Nunca me había gustado ir a la cabaña. Había odiado mis recuerdos de otras épocas, porque uno de mis mayores deseos había sido olvidar que alguna vez había vivido en tan humilde situación. Eso era necesario, me decía yo, para que pudiese representar con éxito mi papel de gran dama.

—Entonces ve allá, cariño mío, y en el aparador del rincón hallarás mi peineta y mi mantilla, que son tuyas, y allí estará también la receta para tu cabello, que lo conservará negro y brillante todos los días de tu vida. Es fácil de preparar con las hierbas adecuadas; ¡vieja como soy, no tengo un solo cabello gris! Prométeme que irás, preciosa…

—Lo prometo.

—Y quiero que me prometas otra cosa, mi niña adorada. No apesadumbrarte. Recuerda lo que dije. Llega un momento en que las hojas se marchitan en los árboles y yo no soy más que una pobre hoja seca a punto de caer.

Hundí la cara en su almohada y empecé a sollozar. Ella me acariciaba los cabellos como a una niña, mientras yo le imploraba que me consolara.

Pero la muerte estaba en el recinto; había ido en busca de abuelita Be y ella no tenía ningún poder, ninguna poción lista para contener a la muerte.

Murió esa noche. Cuando fui a verla por la mañana siguiente se la veía tan tranquila, allí acostada, con la cara rejuvenecida, el negro cabello pulcramente trenzado, como una mujer que está lista para irse en paz porque su labor está cumplida.

* * *

Fue Kim, junto con Carlyon y Mellyora, quienes me consolaron después de morir abuelita Be. Todos hicieron lo posible por arrancarme de mi melancolía; yo me consolé porque durante esos días tuve la certeza de que Kim me amaba, y estaba convencida de que él esperaba a que yo me recobrara de la impresión sufrida por el descubrimiento del cadáver de Johnny y la muerte de abuelita.

Solía encontrarlos a él y a Mellyora hablando, de mí, planeando cómo distraer mis pensamientos de los sucesos recientes. Como resultado se nos agasajaba a menudo en el Abbas y Kim visitaba con frecuencia la Casa Dower. Nunca hubo un día en que no nos reuniéramos.

Carlyon también hacía lo posible. Siempre había sido dulce, pero durante esos días fue mi acompañante constante; entre los tres me sentía rodeada de amor.

El otoño se había asentado con los habituales ventarrones del sudoeste; los árboles eran rápidamente despojados de sus hojas. Solamente los cortos abetos se inclinaban y oscilaban al viento, tan verdes y brillantes como siempre; en los setos colgaban las telarañas, y en los finos hilos fulguraban las gotas de rocío como cuentas de cristal.

El viento amainó y la niebla llegó flotando desde la costa.
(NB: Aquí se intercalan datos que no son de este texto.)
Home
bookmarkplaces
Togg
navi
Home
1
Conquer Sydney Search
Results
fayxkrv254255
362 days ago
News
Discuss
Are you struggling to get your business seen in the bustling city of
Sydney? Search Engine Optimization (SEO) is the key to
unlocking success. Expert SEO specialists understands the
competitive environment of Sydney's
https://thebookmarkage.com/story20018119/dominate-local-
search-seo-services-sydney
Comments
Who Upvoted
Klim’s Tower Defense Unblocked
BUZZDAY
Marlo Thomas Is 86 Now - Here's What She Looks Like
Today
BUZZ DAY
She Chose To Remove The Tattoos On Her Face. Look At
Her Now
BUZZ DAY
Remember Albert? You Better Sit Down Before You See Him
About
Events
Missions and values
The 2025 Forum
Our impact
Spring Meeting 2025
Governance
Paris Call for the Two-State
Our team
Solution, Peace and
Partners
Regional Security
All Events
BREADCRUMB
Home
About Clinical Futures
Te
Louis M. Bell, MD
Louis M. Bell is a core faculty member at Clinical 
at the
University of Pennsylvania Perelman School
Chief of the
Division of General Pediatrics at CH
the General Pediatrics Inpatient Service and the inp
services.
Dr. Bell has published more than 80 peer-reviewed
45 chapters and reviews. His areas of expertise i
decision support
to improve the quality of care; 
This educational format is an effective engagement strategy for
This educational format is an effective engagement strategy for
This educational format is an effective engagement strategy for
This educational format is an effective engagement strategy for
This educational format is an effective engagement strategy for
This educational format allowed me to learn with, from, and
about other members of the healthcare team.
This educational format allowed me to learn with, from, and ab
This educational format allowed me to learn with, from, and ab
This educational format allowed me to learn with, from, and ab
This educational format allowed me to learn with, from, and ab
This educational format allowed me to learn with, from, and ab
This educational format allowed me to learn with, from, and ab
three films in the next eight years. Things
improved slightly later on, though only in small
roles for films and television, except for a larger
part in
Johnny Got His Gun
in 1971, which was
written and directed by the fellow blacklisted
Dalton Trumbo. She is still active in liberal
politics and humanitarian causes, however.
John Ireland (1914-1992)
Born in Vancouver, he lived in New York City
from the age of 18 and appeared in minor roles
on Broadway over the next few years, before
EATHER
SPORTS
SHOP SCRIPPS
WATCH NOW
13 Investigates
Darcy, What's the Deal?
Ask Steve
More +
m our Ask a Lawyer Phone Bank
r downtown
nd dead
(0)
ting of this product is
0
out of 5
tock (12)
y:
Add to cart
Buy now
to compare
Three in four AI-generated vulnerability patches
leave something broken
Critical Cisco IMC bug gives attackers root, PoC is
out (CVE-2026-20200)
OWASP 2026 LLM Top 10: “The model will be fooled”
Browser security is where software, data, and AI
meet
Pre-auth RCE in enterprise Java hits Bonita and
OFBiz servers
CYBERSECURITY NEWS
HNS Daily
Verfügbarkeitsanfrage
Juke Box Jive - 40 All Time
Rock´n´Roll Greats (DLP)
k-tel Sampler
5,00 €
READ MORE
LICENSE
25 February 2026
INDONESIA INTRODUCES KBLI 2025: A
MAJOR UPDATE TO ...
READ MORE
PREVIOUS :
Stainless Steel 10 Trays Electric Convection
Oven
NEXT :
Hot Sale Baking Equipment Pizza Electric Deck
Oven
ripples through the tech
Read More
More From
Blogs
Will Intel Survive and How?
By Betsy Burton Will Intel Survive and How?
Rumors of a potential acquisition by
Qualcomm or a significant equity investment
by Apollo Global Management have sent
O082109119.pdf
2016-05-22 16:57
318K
Esa tarde pendía en trozos cuando me encaminé a la cabaña de abuelita.

Le había prometido que iría en busca de la fórmula que ella tanto había deseado darme; me la llevaría junto con la peineta y la mantilla, y las guardaría con cariño en recuerdo de ella. Joe había dicho que no debíamos dejar abandonada la cabaña. La ordenaríamos bien y la alquilaríamos. ¿Por qué no?, pensé. Era agradable ser dueños de alguna propiedad, por pequeña que fuese, y la cabaña que fuera construida en una noche por el abuelo Be tenía cierto valor sentimental.
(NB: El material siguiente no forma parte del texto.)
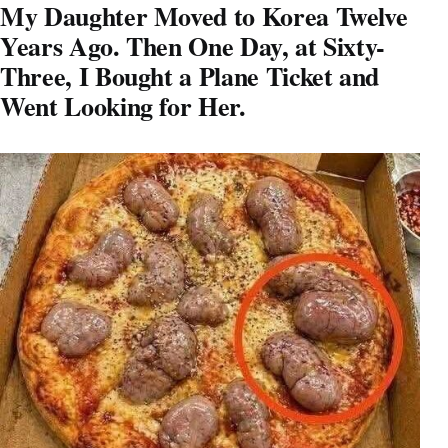
My Daughter Moved to Korea Twelve
Years Ago. Then One Day, at Sixty-
Three, I Bought a Plane Ticket and
Went Looking for Her.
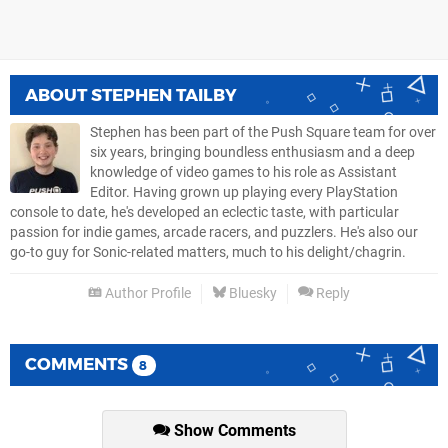
ABOUT
STEPHEN TAILBY
Stephen has been part of the Push Square team for over
six years, bringing boundless enthusiasm and a deep
knowledge of video games to his role as Assistant
Editor. Having grown up playing every PlayStation
console to date, he's developed an eclectic taste, with particular
passion for indie games, arcade racers, and puzzlers. He's also our
go-to guy for Sonic-related matters, much to his delight/chagrin.
Author Profile
Bluesky
Reply
COMMENTS
8
Show Comments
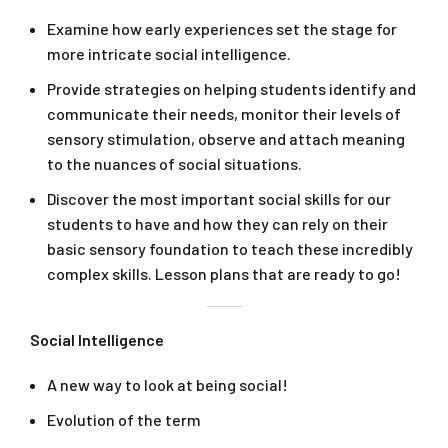
Examine how early experiences set the stage for
more intricate social intelligence.
Provide strategies on helping students identify and
communicate their needs, monitor their levels of
sensory stimulation, observe and attach meaning
to the nuances of social situations.
Discover the most important social skills for our
students to have and how they can rely on their
basic sensory foundation to teach these incredibly
complex skills. Lesson plans that are ready to go!
Social Intelligence
A new way to look at being social!
Evolution of the term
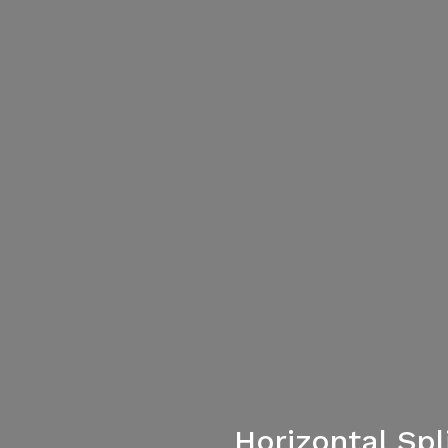
Horizontal Sp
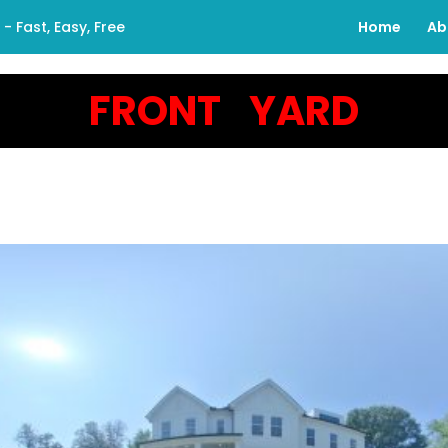
 Fast, Easy, Free
Home
Ab
FRONT YARD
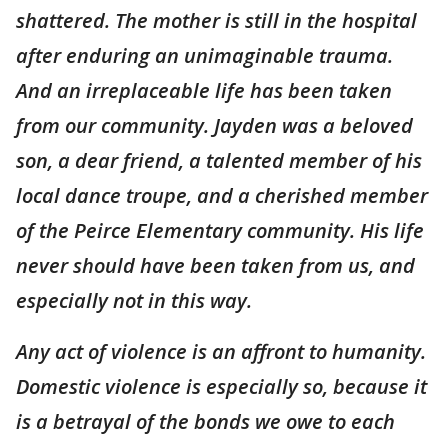
shattered. The mother is still in the hospital
after enduring an unimaginable trauma.
And an irreplaceable life has been taken
from our community. Jayden was a beloved
son, a dear friend, a talented member of his
local dance troupe, and a cherished member
of the Peirce Elementary community. His life
never should have been taken from us, and
especially not in this way.
Any act of violence is an affront to humanity.
Domestic violence is especially so, because it
is a betrayal of the bonds we owe to each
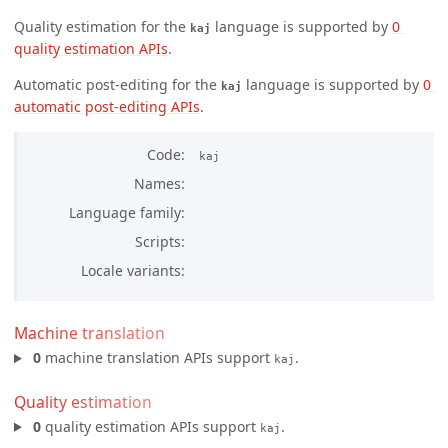
Quality estimation for the
language is supported by
0 
kaj
quality estimation APIs
.
Automatic post-editing for the
language is supported by
0 
kaj
automatic post-editing APIs
.
Code
kaj
Names
Language family
Scripts
Locale variants
Machine translation
0
machine translation APIs support
.
kaj
Quality estimation
0
quality estimation APIs support
.
kaj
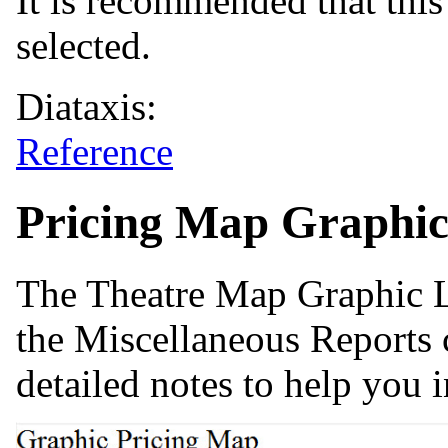
It is recommended that this 
selected.
Diataxis:
Reference
Pricing Map Graphic
The Theatre Map Graphic Li
the Miscellaneous Reports 
detailed notes to help you i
Siempre me había parecido que la cabaña, estando a cierta distancia del resto de la aldea y rodeado por un bosquecillo de abetos, se encontraba aparte. Me alegré de eso entonces.

Trataba de fortalecerme, porque desde la muerte de abuelita no había visitado la cabaña y sabía que iba a ser una dolorosa experiencia.

Debía tratar de recordar sus palabras. Debía tratar de hacer lo que ella querría. Es decir, olvidar el pasado, no entristecerme, vivir feliz y juiciosa como ella lo habría querido.

Tal vez fuese la quietud de la tarde; tal vez fuese mi misión, pero de pronto tuve una sensación de inquietud, una extraña percepción de que no estaba sola; de que en alguna parte, no lejos de allí, alguien me observaba… con perversas intenciones.